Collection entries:
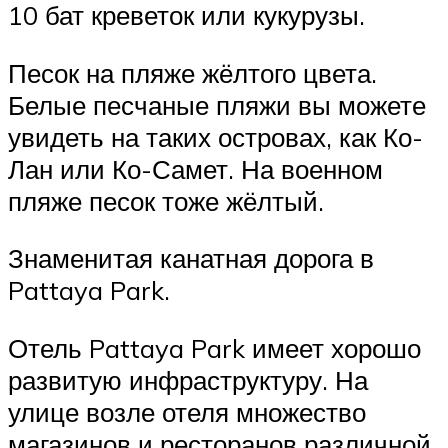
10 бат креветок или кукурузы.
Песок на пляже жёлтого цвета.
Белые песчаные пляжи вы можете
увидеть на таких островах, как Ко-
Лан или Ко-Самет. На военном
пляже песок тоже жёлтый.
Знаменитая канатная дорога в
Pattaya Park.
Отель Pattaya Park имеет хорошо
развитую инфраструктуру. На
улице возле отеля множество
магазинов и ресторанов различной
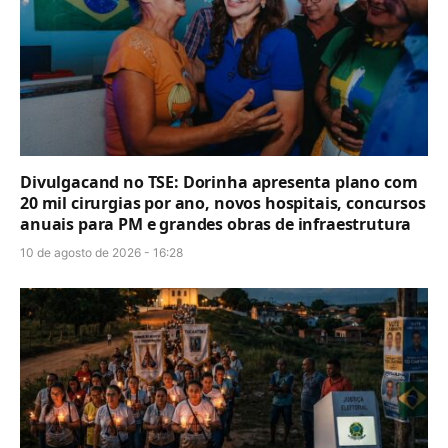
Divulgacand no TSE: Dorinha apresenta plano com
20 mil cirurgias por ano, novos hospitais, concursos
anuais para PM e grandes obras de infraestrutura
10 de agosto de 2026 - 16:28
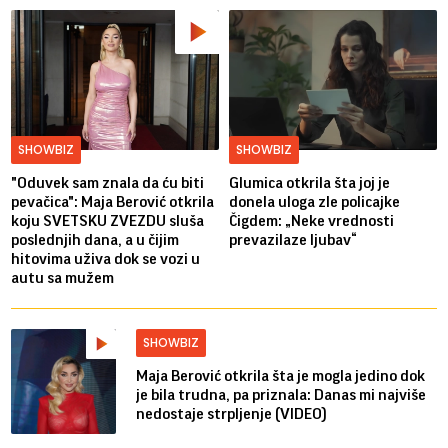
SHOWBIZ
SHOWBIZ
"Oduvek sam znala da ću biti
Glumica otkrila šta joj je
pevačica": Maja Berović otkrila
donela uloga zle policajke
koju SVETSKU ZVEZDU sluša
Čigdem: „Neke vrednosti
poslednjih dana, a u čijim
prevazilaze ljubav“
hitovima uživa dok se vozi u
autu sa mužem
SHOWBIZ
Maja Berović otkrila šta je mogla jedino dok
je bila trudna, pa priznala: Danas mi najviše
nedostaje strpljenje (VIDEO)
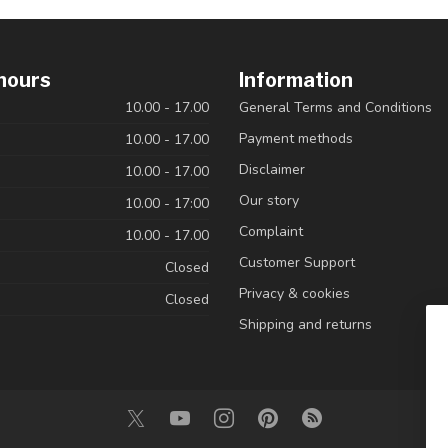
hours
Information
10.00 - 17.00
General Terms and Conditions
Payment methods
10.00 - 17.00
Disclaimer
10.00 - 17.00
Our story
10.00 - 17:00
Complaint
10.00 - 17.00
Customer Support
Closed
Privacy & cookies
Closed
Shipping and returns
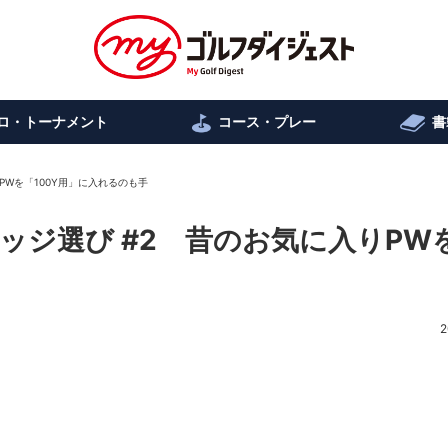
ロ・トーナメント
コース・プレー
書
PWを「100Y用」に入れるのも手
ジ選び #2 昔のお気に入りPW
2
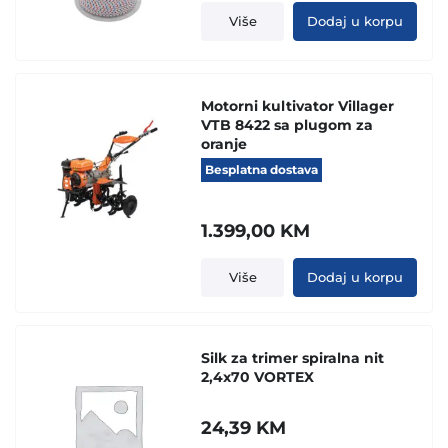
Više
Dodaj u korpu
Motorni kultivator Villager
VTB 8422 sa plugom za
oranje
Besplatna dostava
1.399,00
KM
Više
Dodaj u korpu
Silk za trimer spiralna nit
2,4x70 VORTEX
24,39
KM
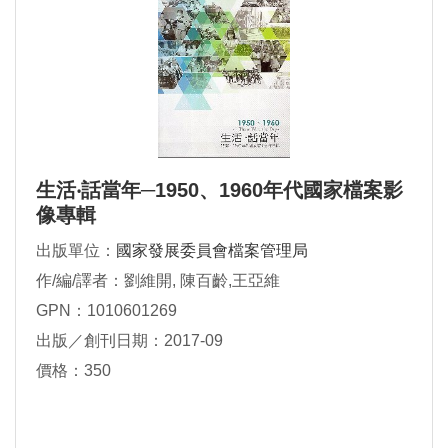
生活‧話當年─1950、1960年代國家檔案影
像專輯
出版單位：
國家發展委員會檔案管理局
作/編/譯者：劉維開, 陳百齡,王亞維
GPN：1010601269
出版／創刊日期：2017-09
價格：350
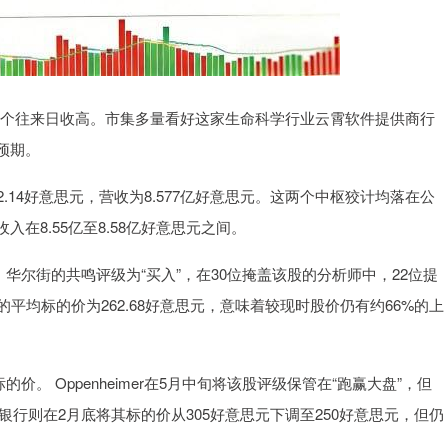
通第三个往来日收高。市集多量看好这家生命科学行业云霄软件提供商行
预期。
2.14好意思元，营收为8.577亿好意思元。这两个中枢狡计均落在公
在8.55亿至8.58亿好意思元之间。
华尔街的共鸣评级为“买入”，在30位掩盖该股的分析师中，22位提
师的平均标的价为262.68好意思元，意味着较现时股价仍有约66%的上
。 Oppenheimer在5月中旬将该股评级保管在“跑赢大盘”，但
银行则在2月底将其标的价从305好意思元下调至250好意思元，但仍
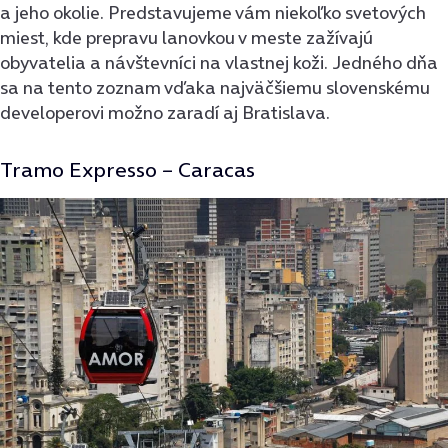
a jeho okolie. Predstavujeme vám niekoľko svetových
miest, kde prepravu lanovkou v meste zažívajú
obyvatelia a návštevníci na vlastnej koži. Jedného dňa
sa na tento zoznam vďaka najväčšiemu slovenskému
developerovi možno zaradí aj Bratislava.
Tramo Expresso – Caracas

## The task
Every record should come back exactly as it is, though none of the pictures should.

## Solution
10 бат креветок или кукурузы.
Песок на пляже жёлтого цвета.
Белые песчаные пляжи вы можете
увидеть на таких островах, как Ко-
Лан или Ко-Самет. На военном
пляже песок тоже жёлтый.
Знаменитая канатная дорога в
Pattaya Park.
Отель Pattaya Park имеет хорошо
развитую инфраструктуру. На
улице возле отеля множество
магазинов и ресторанов различной
Divulgacand no TSE: Dorinha apresenta plano com
20 mil cirurgias por ano, novos hospitais, concursos
anuais para PM e grandes obras de infraestrutura
10 de agosto de 2026 - 16:28
SHOWBIZ
SHOWBIZ
"Oduvek sam znala da ću biti
Glumica otkrila šta joj je
pevačica": Maja Berović otkrila
donela uloga zle policajke
koju SVETSKU ZVEZDU sluša
Čigdem: „Neke vrednosti
poslednjih dana, a u čijim
prevazilaze ljubav“
hitovima uživa dok se vozi u
autu sa mužem
SHOWBIZ
Maja Berović otkrila šta je mogla jedino dok
je bila trudna, pa priznala: Danas mi najviše
nedostaje strpljenje (VIDEO)
hours
Information
10.00 - 17.00
General Terms and Conditions
Payment methods
10.00 - 17.00
Disclaimer
10.00 - 17.00
Our story
10.00 - 17:00
Complaint
10.00 - 17.00
Customer Support
Closed
Privacy & cookies
Closed
Shipping and returns
ロ・トーナメント
コース・プレー
書
PWを「100Y用」に入れるのも手
ジ選び #2 昔のお気に入りPW
2
Više
Dodaj u korpu
Motorni kultivator Villager
VTB 8422 sa plugom za
oranje
Besplatna dostava
1.399,00
KM
Više
Dodaj u korpu
Silk za trimer spiralna nit
2,4x70 VORTEX
24,39
KM
生活‧話當年─1950、1960年代國家檔案影
像專輯
出版單位：
國家發展委員會檔案管理局
作/編/譯者：劉維開, 陳百齡,王亞維
GPN：1010601269
出版／創刊日期：2017-09
價格：350
通第三个往来日收高。市集多量看好这家生命科学行业云霄软件提供商行
预期。
2.14好意思元，营收为8.577亿好意思元。这两个中枢狡计均落在公
在8.55亿至8.58亿好意思元之间。
华尔街的共鸣评级为“买入”，在30位掩盖该股的分析师中，22位提
师的平均标的价为262.68好意思元，意味着较现时股价仍有约66%的上
。 Oppenheimer在5月中旬将该股评级保管在“跑赢大盘”，但
银行则在2月底将其标的价从305好意思元下调至250好意思元，但仍
a jeho okolie. Predstavujeme vám niekoľko svetových
miest, kde prepravu lanovkou v meste zažívajú
obyvatelia a návštevníci na vlastnej koži. Jedného dňa
sa na tento zoznam vďaka najväčšiemu slovenskému
developerovi možno zaradí aj Bratislava.
Tramo Expresso – Caracas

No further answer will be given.